ABOUT THIS EXERCISE -
Below are the entries; determine how many of their lines contain the string "racism" and give that figure alone.

Page-level text extractions
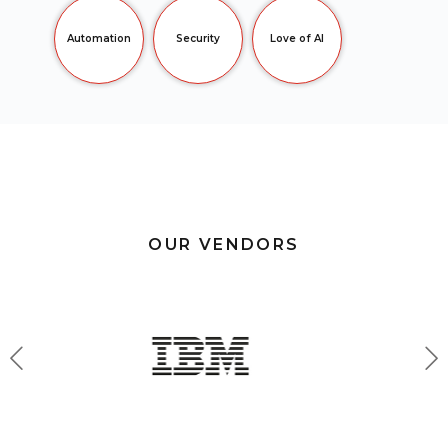
Automation
Security
Love of AI
OUR VENDORS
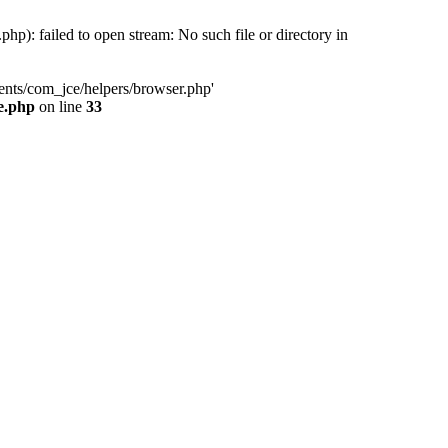
): failed to open stream: No such file or directory in
ents/com_jce/helpers/browser.php'
e.php
on line
33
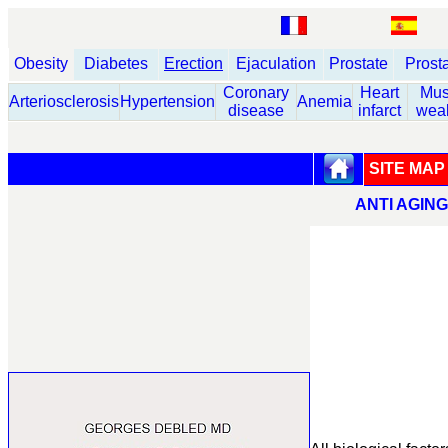
Obesity
Diabetes
Erection
Ejaculation
Prostate
Prost
Coronary
Heart
Mus
Arteriosclerosis
Hypertension
Anemia
disease
infarct
wea
SITE MAP
ANTI AGIN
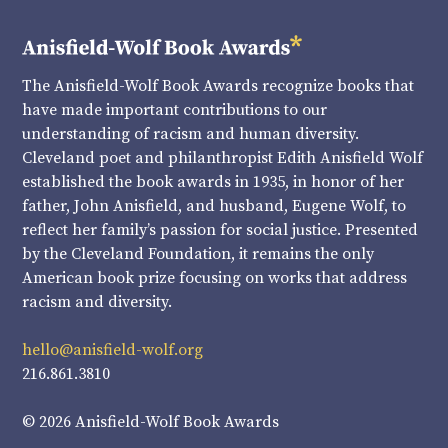
The Anisfield-Wolf Book Awards recognize books that
have made important contributions to our
understanding of racism and human diversity.
Cleveland poet and philanthropist Edith Anisfield Wolf
established the book awards in 1935, in honor of her
father, John Anisfield, and husband, Eugene Wolf, to
reflect her family’s passion for social justice. Presented
by the Cleveland Foundation, it remains the only
American book prize focusing on works that address
racism and diversity.
hello@anisfield-wolf.org
216.861.3810
© 2026 Anisfield-Wolf Book Awards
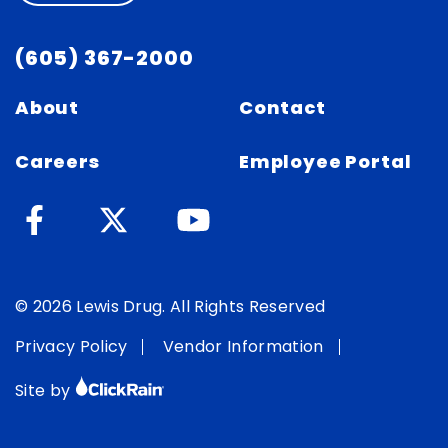
(605) 367-2000
About
Contact
Careers
Employee Portal
© 2026 Lewis Drug. All Rights Reserved
Privacy Policy
Vendor Information
Site by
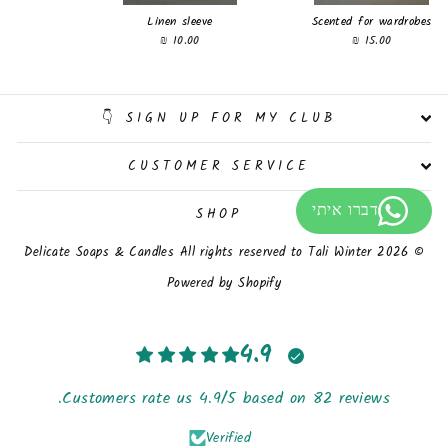
Linen sleeve
Scented for wardrobes
10.00 ₪
15.00 ₪
SIGN UP FOR MY CLUB 👇
CUSTOMER SERVICE
SHOP
© 2026 Delicate Soaps & Candles All rights reserved to Tali Winter
Powered by Shopify
4.9
Customers rate us 4.9/5 based on 82 reviews.
Verified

YOUR SOLUTION -
2